Solving Debt Going Forward

Debt Negotiation and Settlement

This article talks about what I guess you might call the second-to-last piece of the bad debt puzzle. In the first couple of articles of this series we talked about getting sued and either getting a lawyer or representing and defending yourself. We got you started on that. Then we moved on to credit repair. In a way, maybe, that was taking things out of order, but everybody being sued for debt will eventually need to fix his or her credit report, and probably for many things other than just the lawsuit.

We discussed the ethics and morality of credit repair because many people we’ve talked to over the years have been burdened by their ethical and moral concerns – guilt, really. The debt collectors  encourage guilt because it makes people easy to handle. Tomorrow we’ll move on to something a little more “esoteric” you might say: lifestyle.

But today, as I say, we’re going to discuss debt negotiation.

 

Pretty much everybody knows what debt negotiation is, at least in theory. It goes like this. Obviously there’s somebody who says you owe a bunch of money, you negotiate, and you end up paying either less than or none of what you supposedly owe. That’s the view from a mile up.  Sweet, isn’t it?

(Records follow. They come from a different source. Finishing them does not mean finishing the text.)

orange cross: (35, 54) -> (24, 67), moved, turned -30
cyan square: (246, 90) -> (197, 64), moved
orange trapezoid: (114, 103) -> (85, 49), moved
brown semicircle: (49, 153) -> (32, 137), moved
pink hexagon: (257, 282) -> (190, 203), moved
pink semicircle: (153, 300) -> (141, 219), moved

It sounds like free money, but it really isn’t. If you think of it as an opportunity for something free, you will not be able to do it – you’ll be left wondering what went wrong as your financial security goes out the window. Instead, debt negotiation and settlement is cross between a hard-nosed, back-room negotiation and a game of “chicken.”

So What Are You Negotiating? What Are You Settling?

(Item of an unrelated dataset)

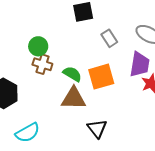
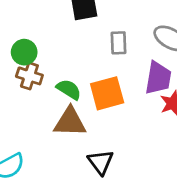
gray rectangle: (109, 38) -> (119, 43), turned 30

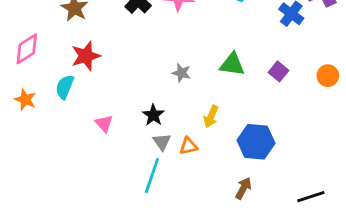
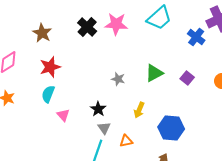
green triangle: (232, 64) -> (154, 73), turned -36
cyan semicircle: (65, 87) -> (48, 94), moved
orange triangle: (189, 146) -> (126, 141), moved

You know, it’s interesting that people rarely ask what debt negotiation is all about – what are you “giving up?” What are they getting in return for the large amounts of debt you hope for them to give up? Suppose you owe a credit card company $20,000 and you have been making the minimum payments most of the time – but sometimes you can’t, so they have hit you with a bunch of fees, and you’re watching the debt pile up at an incredible rate. What do they get if they agree to take a single payment of $1,500?

It feels like you’re stuck – there may be no way you can make payments that would significantly reduce that debt. So what do you have to negotiate with? A whole lot of “nothing.”

You have risk and the difficulty of collection. In other words, you have the fact that unless you agree to pay and really try to do it, they will likely get nothing at all – or will get much less than they could.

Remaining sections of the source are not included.